João Paulo não sabe se os manifestantes da conferência vão à sede do Banco Central em Brasília, mas anunciou que os protestos de quinta-feira devem ser realizados em todas as capitais onde o BC tem prédios, exemplo de Rio e São Paulo. A luta unificada dos movimentos sociais, diz o líder do MST, é contra o modelo econômico. João Paulo prevê mais conflitos no campo se não sair a reforma agrária.

- O não cumprimento da meta terá consequência: o conflito da terra - ameaçou o líder do MST.

Lula vai encontrar hoje na conferência faixas de protesto contra a política econômica, com dizeres como ''Queremos comer o superávit primário'', ou ''Fora superávit primário''. Há também faixa de protesto contra o presidente do Banco Central, Henrique Meirelles. Uma diz: ''Meirelles, volte para Boston''.
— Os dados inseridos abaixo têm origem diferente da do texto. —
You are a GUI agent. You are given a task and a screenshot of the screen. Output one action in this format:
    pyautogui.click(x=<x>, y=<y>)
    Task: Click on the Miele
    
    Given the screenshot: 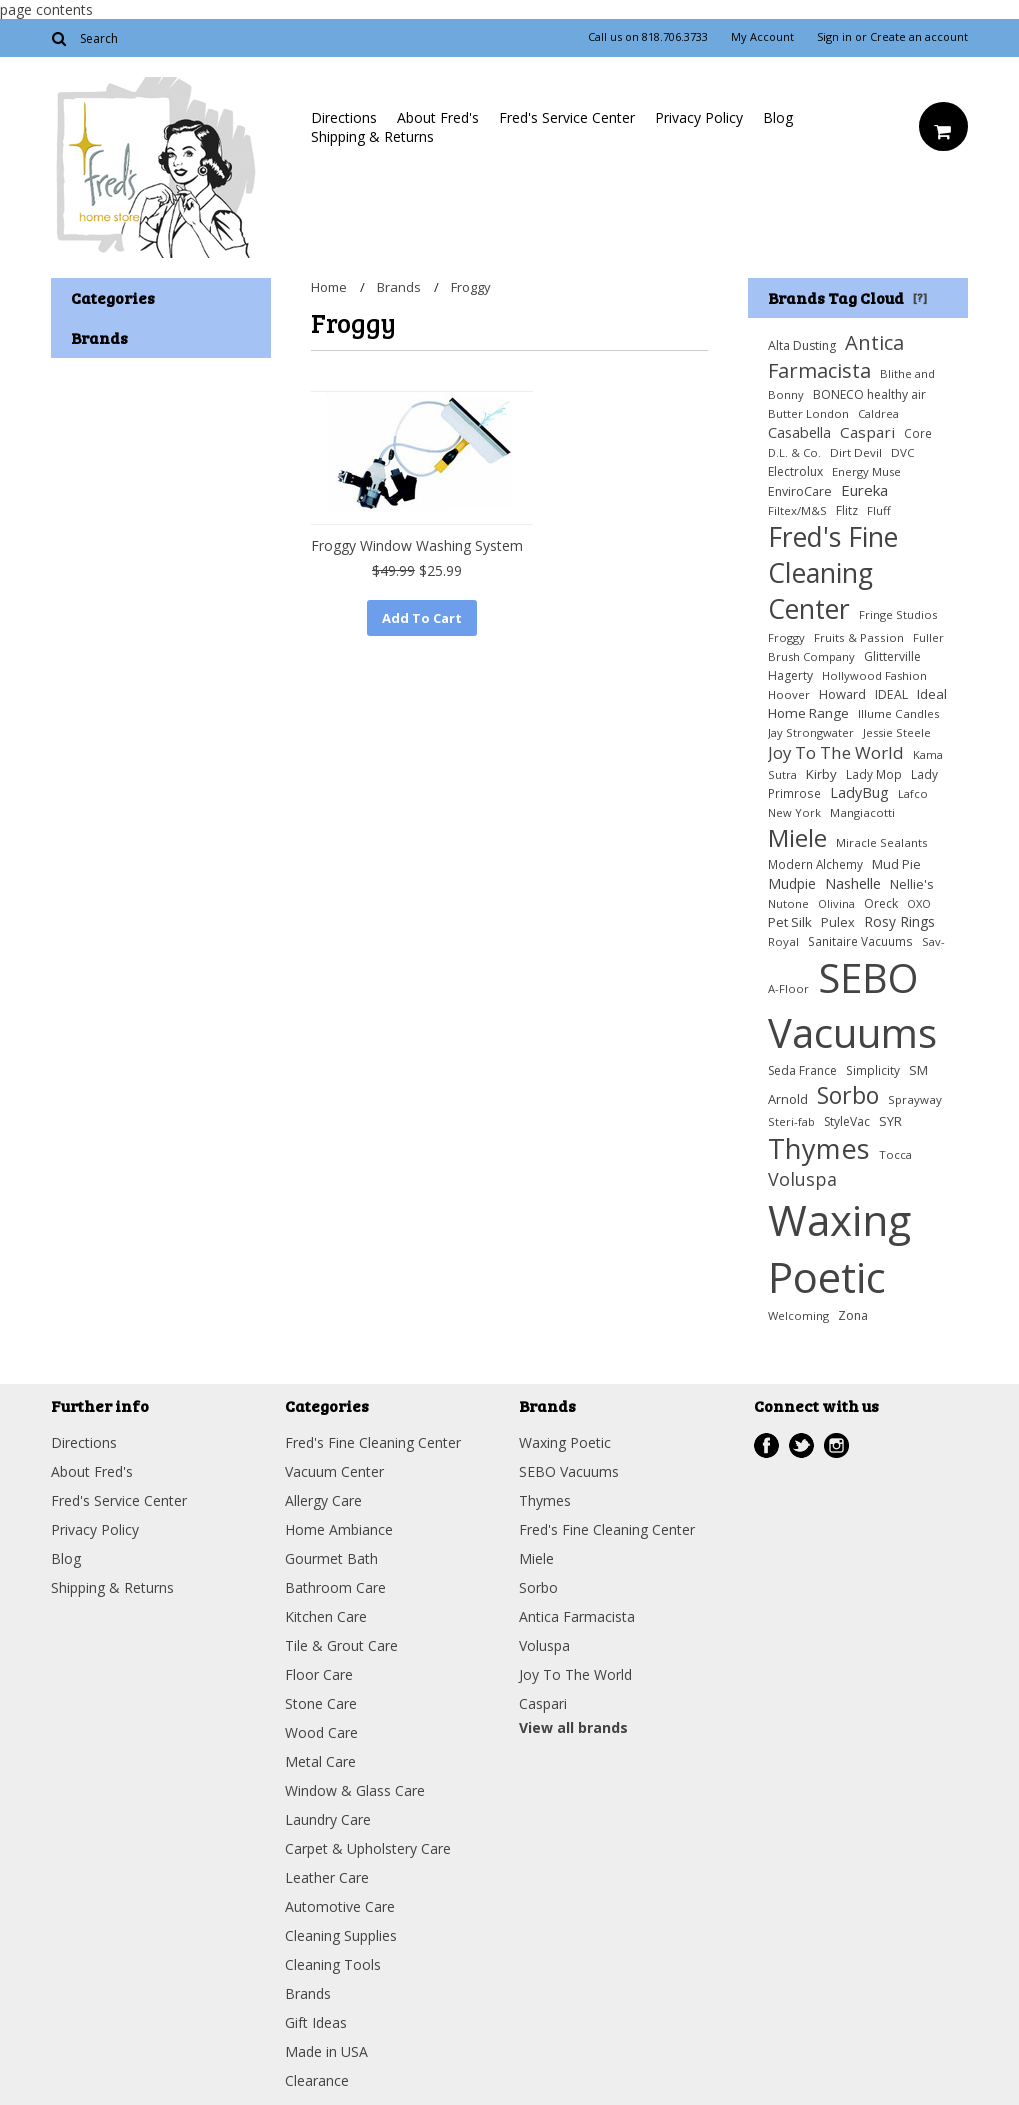 What is the action you would take?
    pyautogui.click(x=797, y=837)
João Paulo afirmou que o MST vai continuar com as invasões de terra enquanto não for feita uma reforma agrária em larga escala. O líder do MST anunciou que os manifestantes do movimento em Felisburgo vão invadir por tempo indeterminado a fazenda onde cinco trabalhadores sem-terra foram assassinados no sábado:

- Nosso povo não tem medo de jagunços armados, de gigolôs de vacas.

Rosseto não foi a única autoridade do governo a prestar apoio aos sem-terra. O secretário de Biodiversidade do Ministério do Meio Ambiente, João Paulo Capobianco, foi ao evento representando a ministra Marina Silva. Capobianco criticou a decisão da Comissão Técnica Nacional de Biossegurança (CTNBio) de liberar algodão transgênico.